La première fois que j'ai entendu le père MacLeod crier, j'ai vraiment eu peur. Puis j'ai compris qu'une fois qu'il avait dit ce qu'il avait à dire, qu'il avait sorti sa colère, il redevenait comme avant. Donan n'était pas du genre à ruminer, à garder sa rancœur, sa colère. Il n'était pas rancunier non plus, et même si ces éclats de voix étaient impressionnants, à aucun moment, ils n'ont menacé l'unité familiale.

Tant mieux, car cela aurait été difficile à vivre pour moi et pour Steven qui étions déjà confrontés à des difficultés par rapport à mes fausses couches.

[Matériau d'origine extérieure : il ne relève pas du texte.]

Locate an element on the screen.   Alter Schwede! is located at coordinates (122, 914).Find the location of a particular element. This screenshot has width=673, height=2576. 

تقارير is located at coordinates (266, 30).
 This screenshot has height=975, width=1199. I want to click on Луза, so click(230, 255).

Comme je le disais, des quatre autres enfants, Matthew fut le premier marié, en 1950. Avant James, qui, lui, s'est marié l'année suivante. Sa femme, Eileen, est venue vivre avec nous. J'ai eu un peu de mal à m'entendre avec elle, elle avait un caractère particulier. Et je pense qu'elle avait développé une sorte de jalousie à mon encontre, parce que Finella était très proche de moi et que je m'entendais bien avec Mary et Kathleen. De plus, j'étais arrivée dans la famille avant elle. Bref, les premiers temps de cohabitation ne furent pas très faciles, mais je mets cela aussi sur le compte de ma propre santé. Eileen est tombée aisément enceinte et elle a mené sa première grossesse à terme. C'était un petit garçon, le premier petit-fils pour Donan et Finella. Matthew était très fier, cela se comprend. Pour Steven et moi, c'était un nouveau coup dur, même si nous nous réjouissions aussi pour son frère. Le petit John était un garçon facile, placide. Je ne me suis pas beaucoup occupée de lui, quand il était petit, car Eileen avait tendance à ne pas me faire confiance. J'ai encaissé.

Avec ces trois mariages, presque coup sur coup, j'ai découvert aussi vraiment ce que pouvait être une grande fête dans les Highlands. Il y avait beaucoup, vraiment beaucoup d'invités. Une noce, en France, c'est quelque chose. Mais là… Il y a eu profusion de mouton grillé, de bière, de whisky. Les plats défilaient les uns après les autres. Et la musique… Je n'avais jamais entendu de la musique comme celle-là. Je peux vous assurer qu'elle prend aux tripes. Et quand les cornemuses se répondent et que leur écho se perd sur la montagne… c'est difficile de décrire la sensation qui vous emporte alors.